The immediate impact of COVID-19 on businesses has been profound and the medium to long term effects are unknown. For many organisations, their first priority is survival; with that achieved they are working out how to thrive in this new landscape, a landscape that offers opportunities to set a path towards achieving energy efficiency.

Measures to contain the spread of COVID-19 such as stay-home orders and wide-spread closures of non-essential businesses resulted in massive changes to electricity demand trends. At the height of lockdown, up to a 10% reduction in average hourly consumption was seen in North America[1] in the UK this was up to 20%[2]; consumption has recovered to almost normal levels in both regions by summer.

The impacts were more profound in some markets than others. As expected, the commercial sector exhibited the largest load reduction, data from Canada shows loads reduced between 25 – 50% depending on the sector[3]. While data from June shows signs of load recovery, coinciding with the easing of COVID-19 restrictions, there is still significant uncertainty around the prolonged impacts of COVID-19 on electricity load trends while the nature of the economic recovery unfolds.

 

Business impact

A recent McKinsey Report states: “The effect of the COVID-19 crisis on SME performance across the United Kingdom is immense. Of surveyed SMEs, 80% report stable or growing revenue for the year before the pandemic began. Today, 80% of SMEs say their revenues are declining. They also report several related effects:

  • concern about defaulting on loans (one in four)
  • concern about their ability to retain employees (24%) and doubt in their ability to sustain their supply chains (28%)
  • expectations of reducing headcount in the aftermath of the pandemic (28%) and postponing growth projects (36 %)”[4]

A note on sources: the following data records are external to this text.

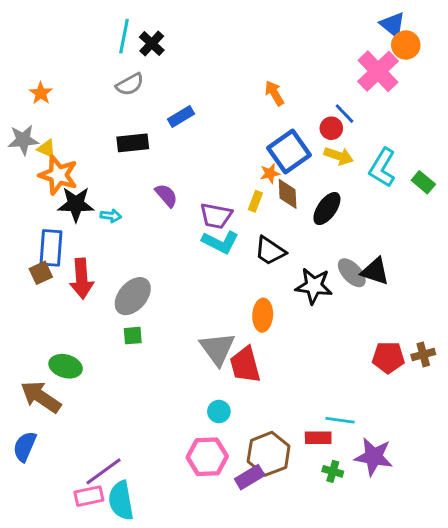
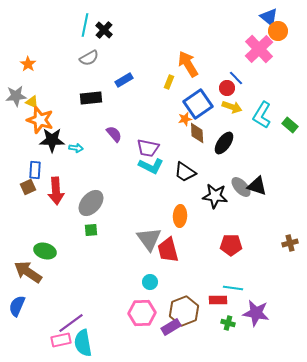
orange arrow: (274, 93) -> (188, 64), size x1.5
yellow rectangle: (255, 201) -> (169, 82), moved
blue rectangle: (51, 248) -> (35, 170), size x0.7
red pentagon: (388, 357) -> (231, 245), moved

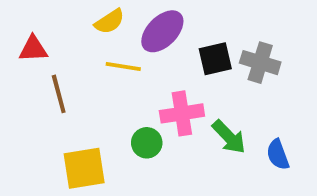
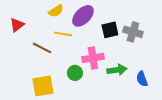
red triangle: (33, 49) -> (17, 25), turned -35
brown line: (59, 94) -> (42, 48), moved, turned -48
green arrow: (229, 137) -> (117, 70), turned -54

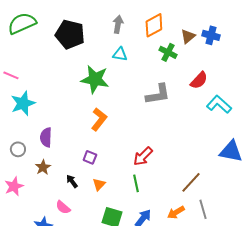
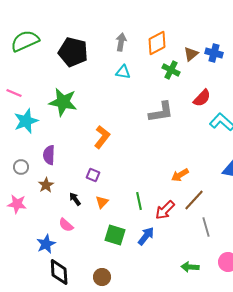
green star: (95, 79) -> (63, 102), moved
red arrow: (143, 156) -> (165, 210), moved
pink star: (14, 186) -> (17, 204), turned 30
orange arrow: (176, 212) -> (180, 175), moved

Predictions are that small businesses will take up to five years to recover[5]; what will they look like after that recovery? And how will that recovery look within the context of the Climate Emergency.

Lockdown has provided many owners and managers the time to assess the way they run their organisations and reflect on how they want to go forward into an uncertain future from an uncertain present.

 

Understanding where they are today

Organisations with the ability to remotely monitor their energy consumption have been able to observe how much their sites are consuming when they aren’t operational. Sometimes what they’ve learned has been surprising, for example a gym within one of our pilot sites neglected to turn their systems off pre-lockdown found their energy bills went up, despite being empty. The root cause? No bodies in the room = no heat generated by their customers’ workouts = much higher heating bills for an empty space.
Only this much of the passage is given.